The Tax is often labelled as the most hated one of them all.

You pay tax all of your life, and then they come for you in the grave. It doesn’t seem that fair to a lot of people.

However, there is no certainty in life apart from death and taxes and this links to two.

Last year the HMRC pulled in a staggering £7.1 billion in IHT, up £1 billion from the 2021/22 tax year.

This represents an increase of 16 per cent from the £6.1 billion raised in tax in the previous year.

Who doesn’t pay Inheritance Tax?

The outcry about the tax is perhaps louder than it needs to be.

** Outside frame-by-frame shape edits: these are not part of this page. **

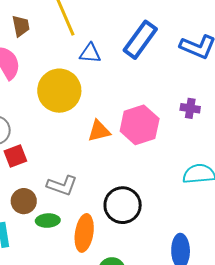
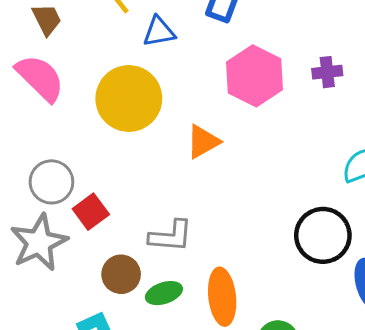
pink hexagon: (140, 125) -> (255, 76), moved
black circle: (123, 205) -> (323, 235), moved

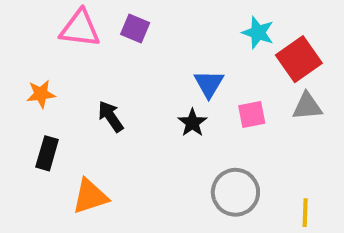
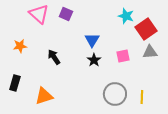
pink triangle: (80, 28) -> (39, 14), turned 35
blue triangle: (209, 84) -> (92, 40), moved
black rectangle: (47, 153) -> (15, 83), moved
yellow line: (305, 213) -> (142, 97), moved

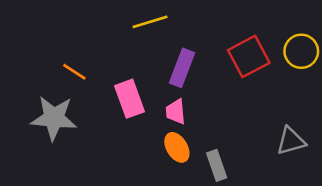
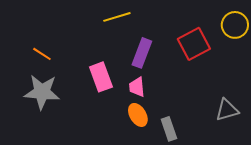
yellow circle: (301, 51) -> (235, 25), moved
orange line: (74, 72) -> (42, 54), moved

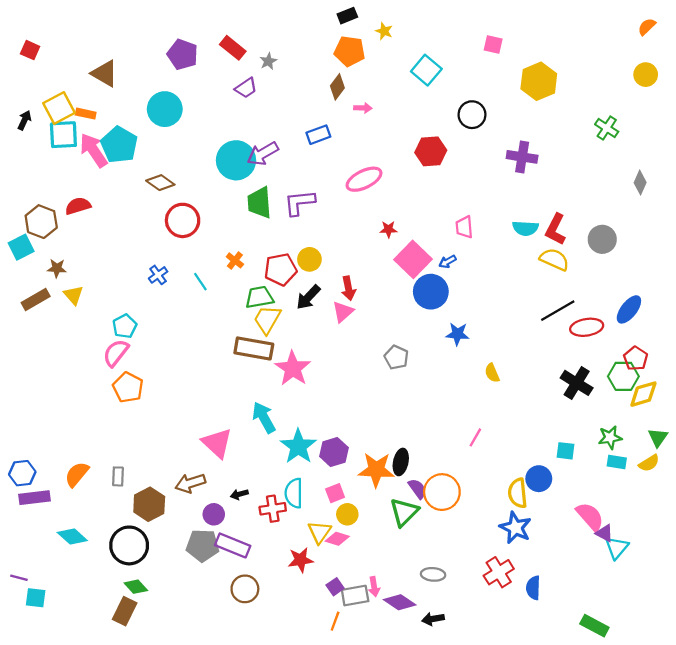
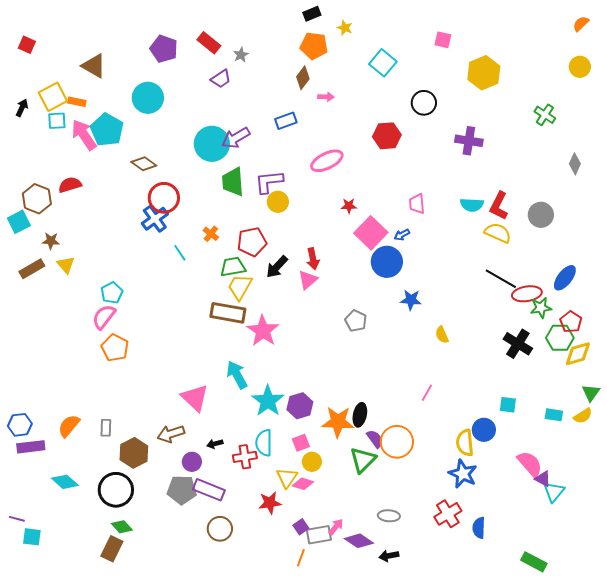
cyan square: (63, 135) -> (57, 121), size x0.7
yellow circle: (309, 259) -> (278, 202), moved
blue cross: (158, 275) -> (155, 219), moved, size x1.5
black line: (558, 311) -> (501, 279), turned 60
green star: (610, 437) -> (541, 308), moved
pink arrow: (374, 587) -> (336, 527), turned -132

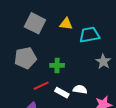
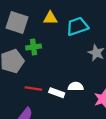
green cross: (57, 65) -> (34, 47), moved
red line: (41, 86) -> (33, 88), turned 42

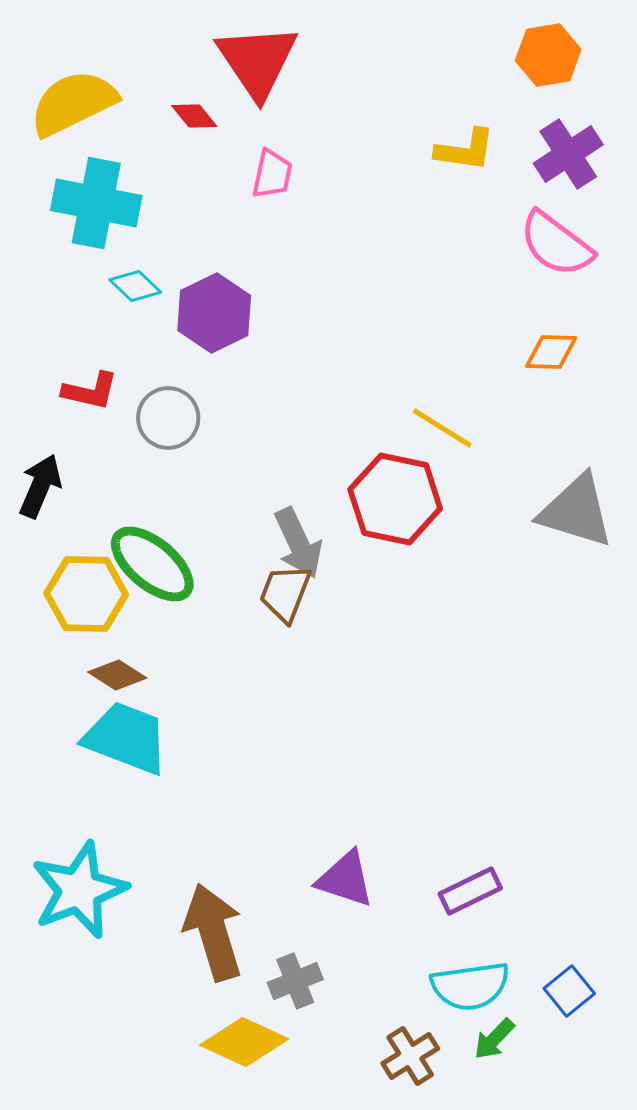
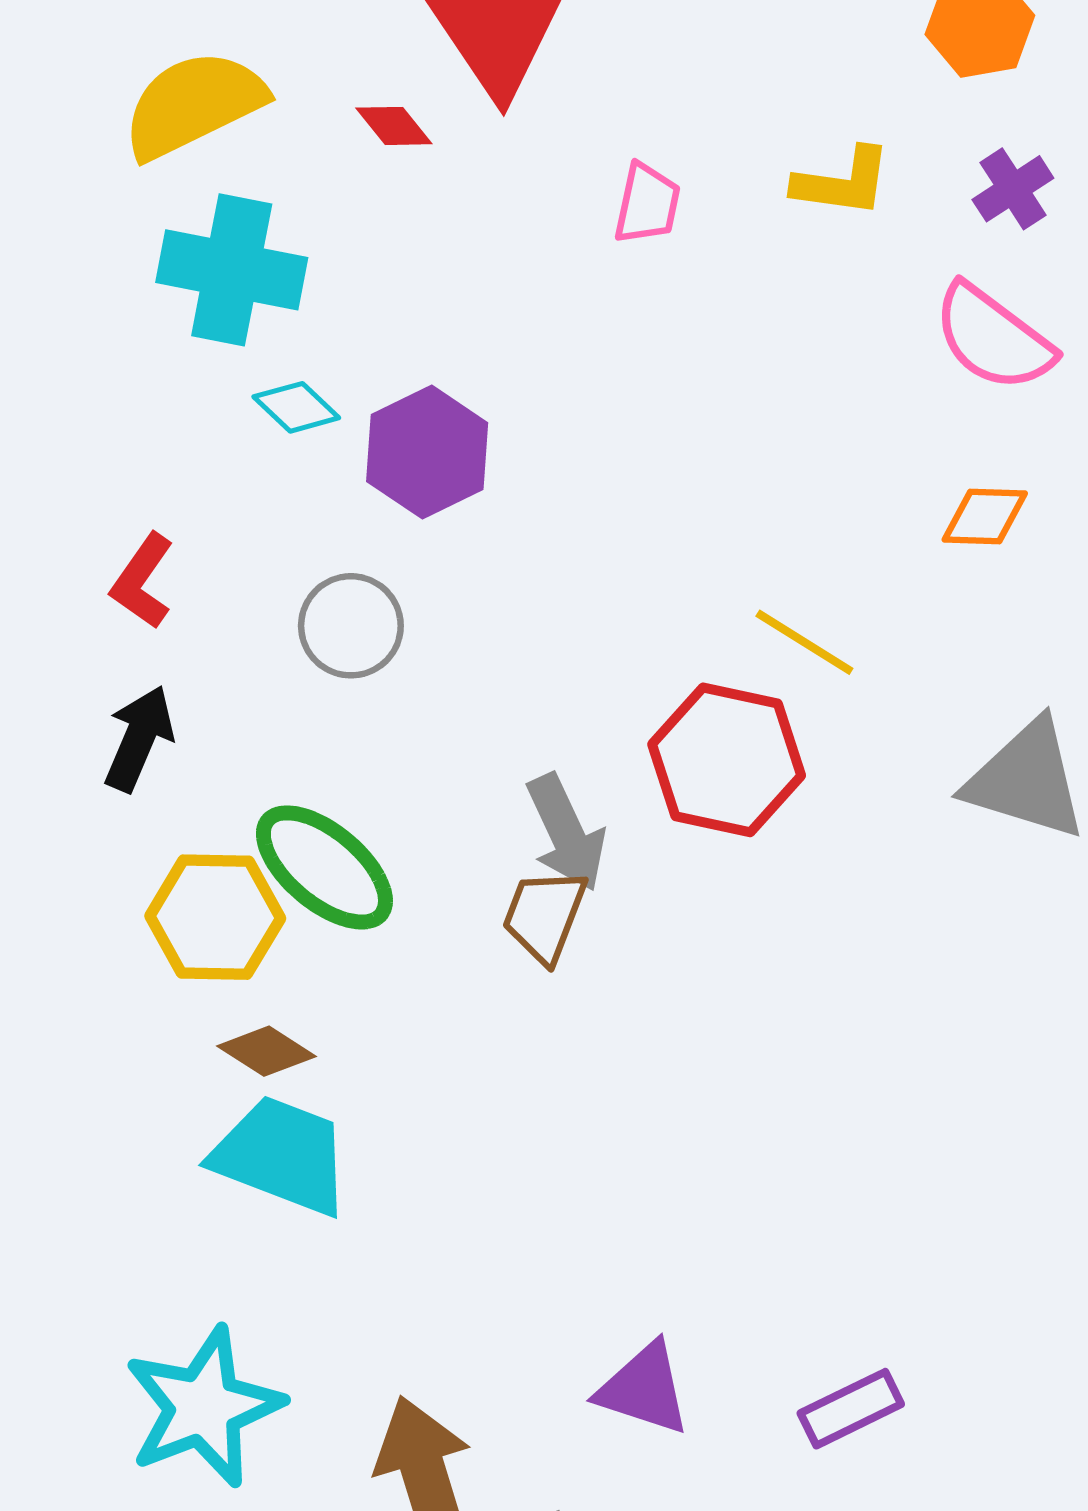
purple cross: (568, 154) -> (1013, 189), size x0.7
pink trapezoid: (272, 174) -> (647, 204), moved
red L-shape: (90, 391) -> (142, 581), moved, turned 112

There’s normally no Inheritance Tax to pay if either:

  • The value of your estate is below the £325,000 threshold
  • You leave everything above the £325,000 threshold to your spouse, civil partner, a charity or a community amateur sports club

Who does pay IHT?

The standard Inheritance Tax rate is 40%. It’s only charged on the part of your estate that’s above the threshold.

Well, only 4 per cent of estates paid IHT in 2020-21, but it is thought that this figure could rise to over 7 per cent over the forthcoming decade.

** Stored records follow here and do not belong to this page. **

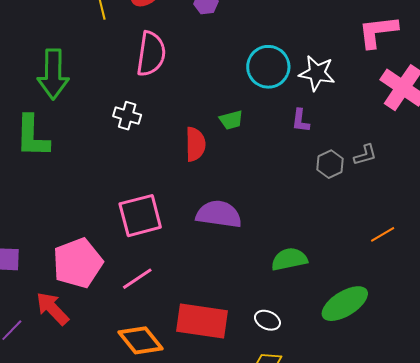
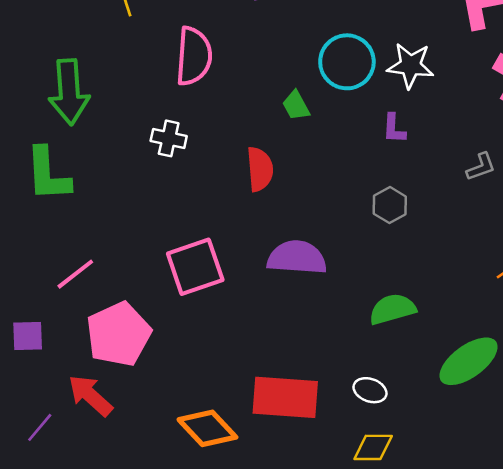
green trapezoid: (231, 120) -> (296, 105), moved, turned 80
gray hexagon: (330, 164) -> (390, 205), moved
pink line: (137, 279) -> (75, 274), moved

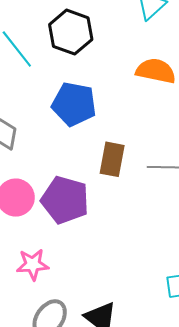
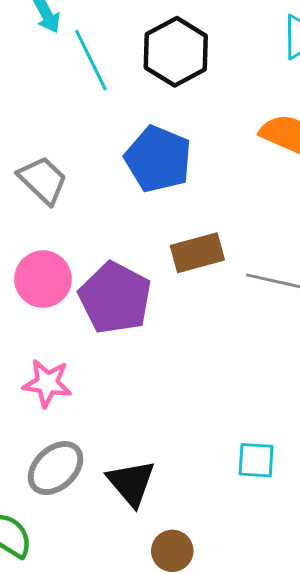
brown rectangle: (112, 159) -> (197, 253), turned 52

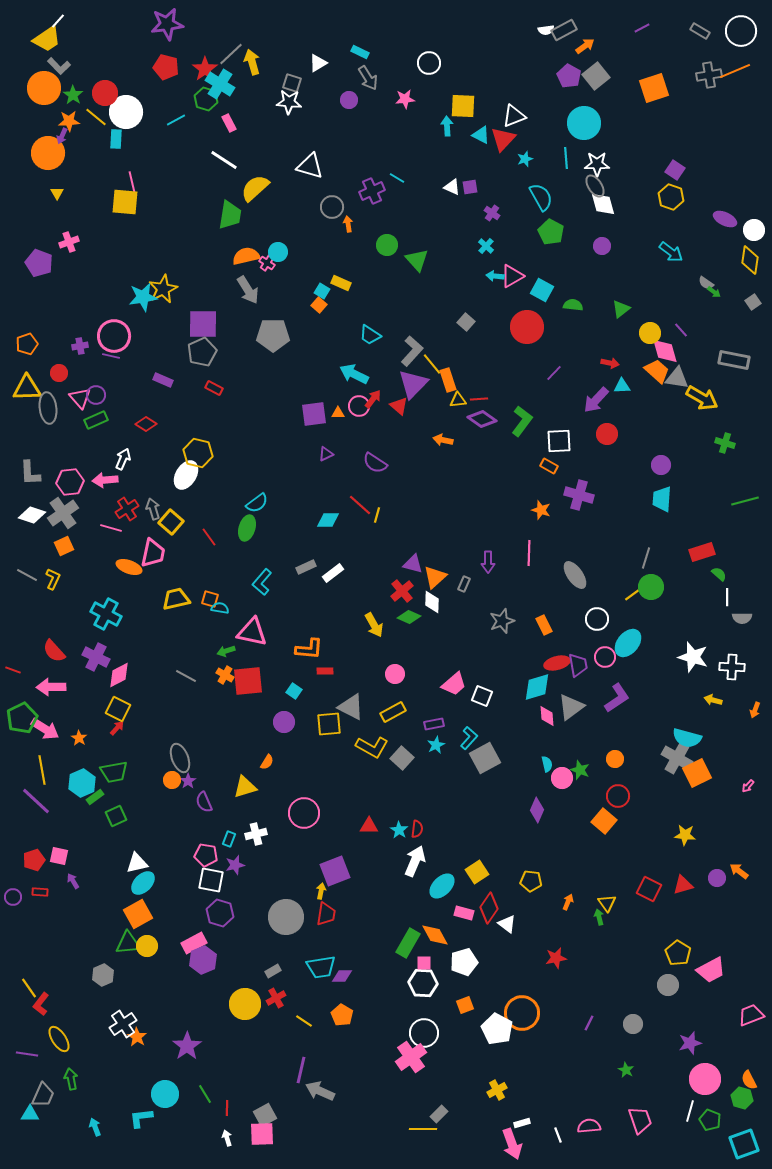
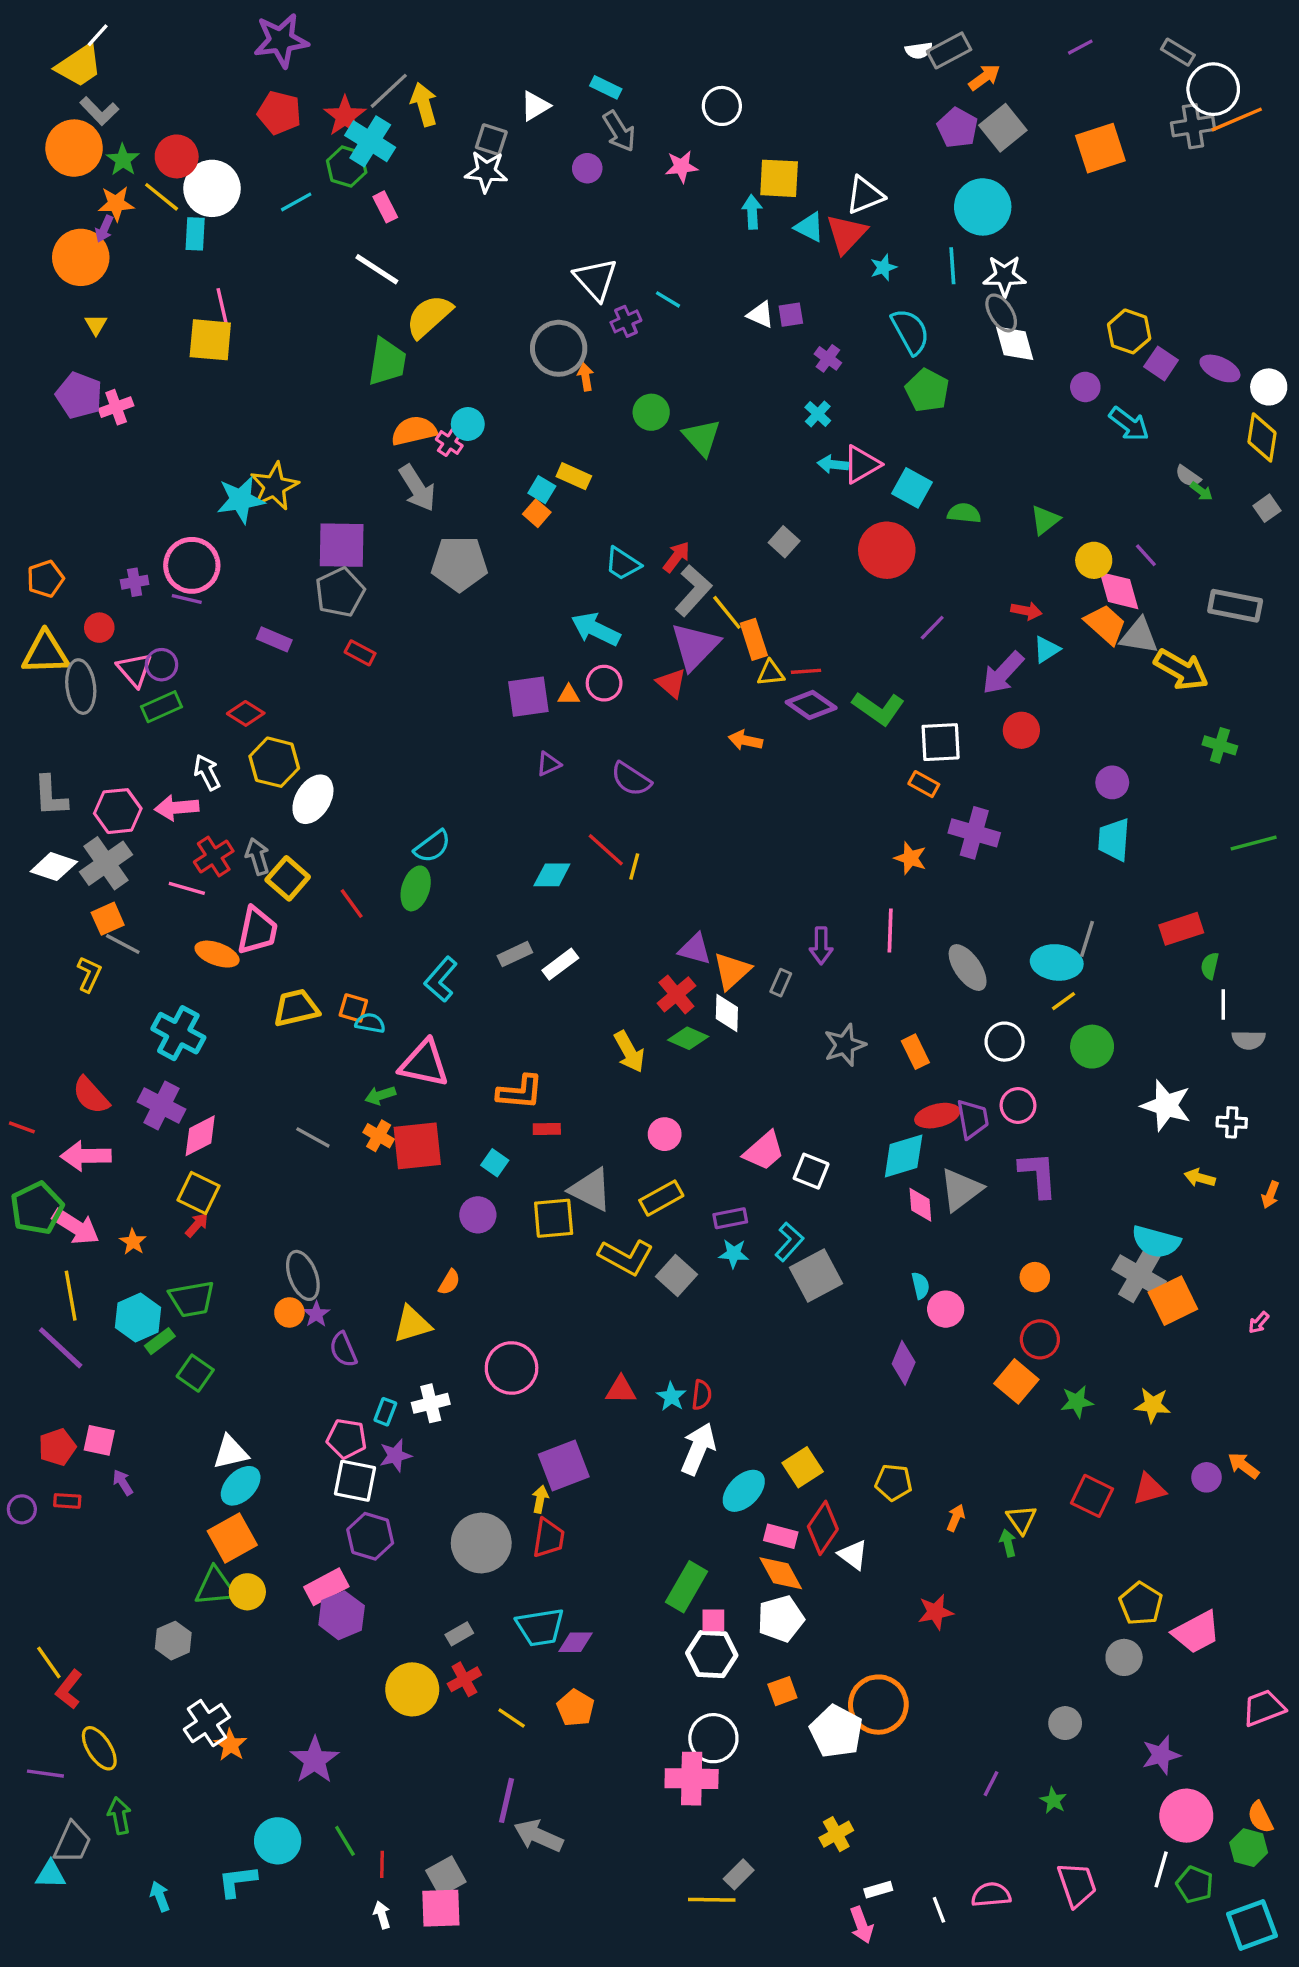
white circle: (741, 31) -> (1213, 89), moved
white triangle: (310, 166) -> (596, 279), moved, turned 32
purple square: (675, 170) -> (1161, 363), moved
purple cross: (372, 191) -> (626, 321), size x0.7
gray circle: (332, 207) -> (559, 348), size x1.4
purple circle: (602, 246) -> (1085, 387), moved
purple pentagon: (39, 263) -> (79, 395), moved
cyan triangle: (622, 386) -> (1047, 649), turned -30
red arrow: (373, 399) -> (676, 557), moved
green L-shape: (522, 421) -> (878, 708), turned 88
yellow hexagon: (198, 453) -> (274, 762), moved
white arrow: (123, 459) -> (207, 772), turned -50
green semicircle: (719, 574) -> (1210, 966), turned -119
gray line: (27, 575) -> (123, 944), moved
green circle: (651, 587) -> (1092, 1047), moved
cyan ellipse: (628, 643) -> (1057, 962), moved, turned 56
white cross: (732, 667) -> (1232, 1122), size x0.7
purple L-shape: (617, 698) -> (1038, 1174), turned -60
cyan star: (436, 745) -> (734, 1254), turned 30
green star: (580, 770) -> (1077, 1402), moved, turned -30
green square: (116, 816) -> (195, 1373), turned -30
orange diamond: (435, 935) -> (781, 1573), moved
purple line: (589, 1023) -> (991, 1784), moved
pink cross: (411, 1057) -> (692, 1779), turned 36
pink arrow: (512, 1144) -> (862, 1925), size x0.7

As you would expect, London has the most estates liable to pay the tax over the next ten years

Also, hotspots across Sussex, the Cotswolds and around Birmingham will have the greatest number per 100,000 residences.

It comes as, the Telegraph reported that: “Thousands more families to lose inheritance tax break on homes.

Inheritance Tax issues

There are a lot of issues around IHT and we have covered some for you here:

1.

Gifts

If you live for seven years after making certain gifts, including property, they will be exempt from IHT.

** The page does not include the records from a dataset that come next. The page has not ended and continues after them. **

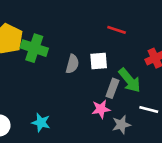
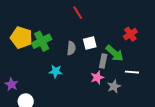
red line: (117, 30) -> (78, 13), moved, turned 48
green cross: (34, 48) -> (42, 41), turned -36
cyan star: (41, 123) -> (56, 71), moved

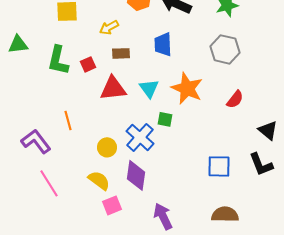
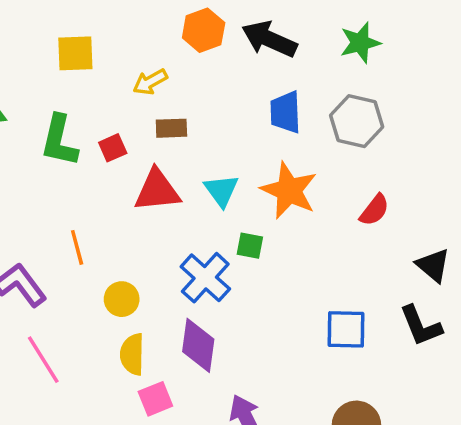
blue trapezoid: (163, 44) -> (285, 112), moved
yellow circle: (107, 147) -> (122, 299), moved
yellow semicircle: (99, 180) -> (132, 354), turned -125

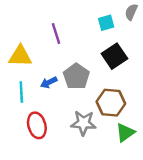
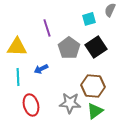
gray pentagon: (76, 76) -> (69, 48), moved
green triangle: (125, 133) -> (95, 111), moved

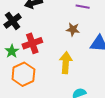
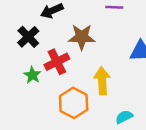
brown star: (73, 29) -> (82, 37), moved, size x1.5
orange hexagon: (23, 74) -> (74, 103), moved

But if the person passes away before that time period then IHT will land on the beneficiaries in the will on a sliding scale.

If it is before three years then it returns to the flat 40 per cent rate.

So it would be a good idea to decide, in the will, which parties will pick up the tax bill if the person dies prematurely.

2.

Living abroad

If your permanent home is abroad, Inheritance Tax is only paid on your UK assets, for example property or bank accounts you have in the UK.

It’s not paid on ‘excluded assets’ such as:

  • Foreign currency accounts with a bank or the Post Office
  • Overseas pensions
  • Holdings in authorised unit trusts and open-ended investment companies

3.

Capital Gains Tax

Capital gains tax (CGT) is not applicable to property inherited in a will.

However, you will trigger a tax bill if you do not live in the property as your main dwelling and later sell it at a profit.

The tax bill is calculated on the increase in value of the property.

4.

Stamp Duty

If you are a first time buyer then you do not pay stamp duty if your purchase is under £425,000 and there is some tax relief up to £625,000.

Also, you do not need to pay stamp duty on a property you have been handed down.

Here is the catch, if you have been given a property (over 50 per cent of the share) then you won’t be able to benefit from the first time buyer stamp duty cut.

5.

Blended families 

When a family consists of a couple who have children from previous relationships, then there is a potential minefield, especially if there is a lack of communication.

Also, combining estates, when you marry a new partner, could push you over the Inheritance Tax threshold.

Then there is the difficult issue of children and step-children, how do you slice up your assets?

A financial adviser can assess your circumstances and give you a plan of how to move forward.